## YOUR ASSIGNMENT
Using the records below, quote only the span that opens with the line containing "상품 불량일 경우 : 동일 상품 외" and closes with the line containing "Bir görüşe göre, denetim süresi içinde kasten", exactly and inclusively.

## Stored data entries
===============
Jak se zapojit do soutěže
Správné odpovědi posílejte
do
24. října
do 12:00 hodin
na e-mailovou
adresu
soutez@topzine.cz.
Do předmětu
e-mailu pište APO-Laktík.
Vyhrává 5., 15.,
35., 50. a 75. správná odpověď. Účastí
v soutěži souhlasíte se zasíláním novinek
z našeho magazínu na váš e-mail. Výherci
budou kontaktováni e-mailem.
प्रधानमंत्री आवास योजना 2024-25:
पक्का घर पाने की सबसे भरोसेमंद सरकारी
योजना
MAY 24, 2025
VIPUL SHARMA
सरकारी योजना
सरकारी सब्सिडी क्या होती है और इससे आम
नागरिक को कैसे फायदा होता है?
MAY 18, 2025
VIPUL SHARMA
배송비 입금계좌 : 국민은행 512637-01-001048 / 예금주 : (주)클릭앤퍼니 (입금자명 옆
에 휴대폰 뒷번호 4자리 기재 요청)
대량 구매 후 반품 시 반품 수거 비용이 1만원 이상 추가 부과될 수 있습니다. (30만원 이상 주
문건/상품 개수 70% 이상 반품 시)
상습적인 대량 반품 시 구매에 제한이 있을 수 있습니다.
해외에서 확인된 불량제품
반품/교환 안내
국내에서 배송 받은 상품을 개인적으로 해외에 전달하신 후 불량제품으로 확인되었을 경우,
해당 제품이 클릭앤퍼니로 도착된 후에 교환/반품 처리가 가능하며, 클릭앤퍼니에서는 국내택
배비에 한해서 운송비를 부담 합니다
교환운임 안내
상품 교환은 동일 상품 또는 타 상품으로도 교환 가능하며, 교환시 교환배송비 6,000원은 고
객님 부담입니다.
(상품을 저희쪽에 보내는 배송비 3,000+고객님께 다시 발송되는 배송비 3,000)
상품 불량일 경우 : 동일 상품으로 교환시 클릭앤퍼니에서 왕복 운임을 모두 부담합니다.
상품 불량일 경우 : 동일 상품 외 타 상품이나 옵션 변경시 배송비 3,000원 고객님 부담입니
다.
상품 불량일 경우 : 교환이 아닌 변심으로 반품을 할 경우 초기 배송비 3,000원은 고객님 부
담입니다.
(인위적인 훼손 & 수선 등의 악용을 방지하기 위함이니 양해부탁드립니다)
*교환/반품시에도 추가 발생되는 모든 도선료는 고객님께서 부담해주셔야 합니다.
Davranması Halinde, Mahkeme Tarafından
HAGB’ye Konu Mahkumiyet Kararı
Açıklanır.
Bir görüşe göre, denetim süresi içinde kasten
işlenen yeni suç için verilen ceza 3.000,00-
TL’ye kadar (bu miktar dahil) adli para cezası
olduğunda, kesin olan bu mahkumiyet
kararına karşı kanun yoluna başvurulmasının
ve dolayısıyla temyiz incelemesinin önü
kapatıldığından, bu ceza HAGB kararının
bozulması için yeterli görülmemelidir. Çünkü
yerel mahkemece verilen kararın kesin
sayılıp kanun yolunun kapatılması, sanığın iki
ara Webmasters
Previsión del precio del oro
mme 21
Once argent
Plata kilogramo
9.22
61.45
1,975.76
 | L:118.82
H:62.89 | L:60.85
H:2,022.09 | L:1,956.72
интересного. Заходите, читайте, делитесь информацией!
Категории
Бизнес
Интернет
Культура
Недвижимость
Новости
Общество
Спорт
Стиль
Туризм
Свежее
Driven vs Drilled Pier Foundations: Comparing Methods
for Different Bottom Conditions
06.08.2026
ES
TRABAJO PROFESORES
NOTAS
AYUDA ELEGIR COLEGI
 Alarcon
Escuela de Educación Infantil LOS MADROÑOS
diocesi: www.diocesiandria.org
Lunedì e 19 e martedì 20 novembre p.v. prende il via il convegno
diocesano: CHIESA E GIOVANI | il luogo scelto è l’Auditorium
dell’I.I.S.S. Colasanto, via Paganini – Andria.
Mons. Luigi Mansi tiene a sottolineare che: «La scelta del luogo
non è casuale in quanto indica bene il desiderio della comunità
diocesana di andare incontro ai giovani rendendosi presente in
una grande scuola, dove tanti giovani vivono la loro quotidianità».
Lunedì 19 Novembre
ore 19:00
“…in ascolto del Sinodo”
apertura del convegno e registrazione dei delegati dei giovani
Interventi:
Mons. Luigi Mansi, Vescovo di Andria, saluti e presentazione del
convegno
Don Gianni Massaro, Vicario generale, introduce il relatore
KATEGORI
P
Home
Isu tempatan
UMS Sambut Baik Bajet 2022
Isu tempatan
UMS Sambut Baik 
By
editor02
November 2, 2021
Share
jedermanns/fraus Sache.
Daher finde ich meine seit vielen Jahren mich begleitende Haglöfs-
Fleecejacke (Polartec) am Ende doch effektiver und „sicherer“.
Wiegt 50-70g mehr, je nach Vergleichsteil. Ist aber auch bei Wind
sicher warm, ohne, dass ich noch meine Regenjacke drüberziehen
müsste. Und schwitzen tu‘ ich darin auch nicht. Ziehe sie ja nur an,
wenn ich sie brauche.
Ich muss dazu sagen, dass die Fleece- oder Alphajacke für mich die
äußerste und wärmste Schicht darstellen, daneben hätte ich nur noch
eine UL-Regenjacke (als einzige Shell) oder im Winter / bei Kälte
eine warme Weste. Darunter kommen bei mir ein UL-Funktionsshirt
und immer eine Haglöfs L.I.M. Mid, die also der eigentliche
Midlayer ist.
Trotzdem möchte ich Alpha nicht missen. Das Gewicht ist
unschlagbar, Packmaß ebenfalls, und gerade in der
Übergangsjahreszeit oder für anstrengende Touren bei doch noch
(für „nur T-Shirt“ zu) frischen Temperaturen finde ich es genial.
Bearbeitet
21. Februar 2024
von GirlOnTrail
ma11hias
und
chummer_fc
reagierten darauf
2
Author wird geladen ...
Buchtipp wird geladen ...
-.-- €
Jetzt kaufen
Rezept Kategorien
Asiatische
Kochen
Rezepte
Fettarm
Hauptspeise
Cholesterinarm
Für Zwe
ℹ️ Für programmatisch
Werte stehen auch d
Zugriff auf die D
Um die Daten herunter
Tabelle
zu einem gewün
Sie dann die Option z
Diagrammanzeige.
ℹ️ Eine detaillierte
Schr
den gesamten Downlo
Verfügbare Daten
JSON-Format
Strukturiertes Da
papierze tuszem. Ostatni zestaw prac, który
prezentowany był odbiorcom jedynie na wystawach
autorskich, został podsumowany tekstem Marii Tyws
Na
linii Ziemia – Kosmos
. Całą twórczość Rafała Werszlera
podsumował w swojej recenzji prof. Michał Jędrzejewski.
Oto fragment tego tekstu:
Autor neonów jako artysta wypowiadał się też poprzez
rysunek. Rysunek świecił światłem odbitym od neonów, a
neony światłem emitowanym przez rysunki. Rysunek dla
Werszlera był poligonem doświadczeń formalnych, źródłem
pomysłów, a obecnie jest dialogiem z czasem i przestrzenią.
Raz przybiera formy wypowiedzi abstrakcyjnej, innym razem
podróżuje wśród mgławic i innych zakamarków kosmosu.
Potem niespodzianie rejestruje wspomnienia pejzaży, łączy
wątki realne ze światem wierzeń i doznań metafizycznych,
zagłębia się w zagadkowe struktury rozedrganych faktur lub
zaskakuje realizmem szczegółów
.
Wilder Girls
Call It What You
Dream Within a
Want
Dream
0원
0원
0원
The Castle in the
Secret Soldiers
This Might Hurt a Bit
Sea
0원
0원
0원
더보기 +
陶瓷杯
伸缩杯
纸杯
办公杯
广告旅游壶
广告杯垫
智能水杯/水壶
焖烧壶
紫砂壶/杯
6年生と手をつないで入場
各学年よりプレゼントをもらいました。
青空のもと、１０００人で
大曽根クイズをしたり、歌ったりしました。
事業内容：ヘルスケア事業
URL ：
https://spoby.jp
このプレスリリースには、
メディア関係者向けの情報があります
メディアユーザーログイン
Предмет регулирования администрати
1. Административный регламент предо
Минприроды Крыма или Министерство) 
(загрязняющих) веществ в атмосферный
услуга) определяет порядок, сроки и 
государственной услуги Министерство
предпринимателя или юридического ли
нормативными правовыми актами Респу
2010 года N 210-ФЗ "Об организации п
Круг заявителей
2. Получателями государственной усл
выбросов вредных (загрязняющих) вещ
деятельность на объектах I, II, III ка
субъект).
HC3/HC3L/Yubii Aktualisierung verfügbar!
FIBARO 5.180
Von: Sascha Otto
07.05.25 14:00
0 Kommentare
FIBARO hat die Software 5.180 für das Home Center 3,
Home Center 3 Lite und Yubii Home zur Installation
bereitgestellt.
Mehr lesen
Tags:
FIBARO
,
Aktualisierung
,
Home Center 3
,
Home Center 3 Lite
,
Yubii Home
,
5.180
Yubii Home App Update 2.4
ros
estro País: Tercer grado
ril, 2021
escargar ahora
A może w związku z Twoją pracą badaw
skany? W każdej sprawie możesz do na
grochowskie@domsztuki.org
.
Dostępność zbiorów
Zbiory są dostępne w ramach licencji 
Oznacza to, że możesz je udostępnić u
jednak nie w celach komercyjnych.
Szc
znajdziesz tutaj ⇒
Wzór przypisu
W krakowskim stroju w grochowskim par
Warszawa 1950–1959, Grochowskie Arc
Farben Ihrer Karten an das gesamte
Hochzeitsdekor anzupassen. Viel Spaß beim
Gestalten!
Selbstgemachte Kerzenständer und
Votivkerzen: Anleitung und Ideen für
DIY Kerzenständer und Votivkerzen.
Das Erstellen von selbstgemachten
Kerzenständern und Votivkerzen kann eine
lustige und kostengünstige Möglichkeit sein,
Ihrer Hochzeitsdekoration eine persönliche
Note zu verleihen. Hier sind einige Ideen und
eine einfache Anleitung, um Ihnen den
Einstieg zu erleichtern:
===============
## EXPECTED ANSWER
상품 불량일 경우 : 동일 상품 외 타 상품이나 옵션 변경시 배송비 3,000원 고객님 부담입니
다.
상품 불량일 경우 : 교환이 아닌 변심으로 반품을 할 경우 초기 배송비 3,000원은 고객님 부
담입니다.
(인위적인 훼손 & 수선 등의 악용을 방지하기 위함이니 양해부탁드립니다)
*교환/반품시에도 추가 발생되는 모든 도선료는 고객님께서 부담해주셔야 합니다.
Davranması Halinde, Mahkeme Tarafından
HAGB’ye Konu Mahkumiyet Kararı
Açıklanır.
Bir görüşe göre, denetim süresi içinde kasten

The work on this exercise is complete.